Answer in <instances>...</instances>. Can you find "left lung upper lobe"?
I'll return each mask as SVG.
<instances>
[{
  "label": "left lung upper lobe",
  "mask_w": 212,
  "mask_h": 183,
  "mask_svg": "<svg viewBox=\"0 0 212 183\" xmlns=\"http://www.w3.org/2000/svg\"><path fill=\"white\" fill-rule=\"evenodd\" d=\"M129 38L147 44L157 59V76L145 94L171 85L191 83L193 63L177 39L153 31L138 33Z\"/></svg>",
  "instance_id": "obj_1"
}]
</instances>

§

> **INSTRUCTIONS FOR THE TASK**:
Line by line, repeat the material precisely.

> **SOLUTION**:
Answer in <instances>...</instances>. Can you find "left lung upper lobe"?
I'll return each mask as SVG.
<instances>
[{
  "label": "left lung upper lobe",
  "mask_w": 212,
  "mask_h": 183,
  "mask_svg": "<svg viewBox=\"0 0 212 183\" xmlns=\"http://www.w3.org/2000/svg\"><path fill=\"white\" fill-rule=\"evenodd\" d=\"M129 38L147 44L157 59V76L145 94L171 85L191 83L193 63L177 39L153 31L138 33Z\"/></svg>",
  "instance_id": "obj_1"
}]
</instances>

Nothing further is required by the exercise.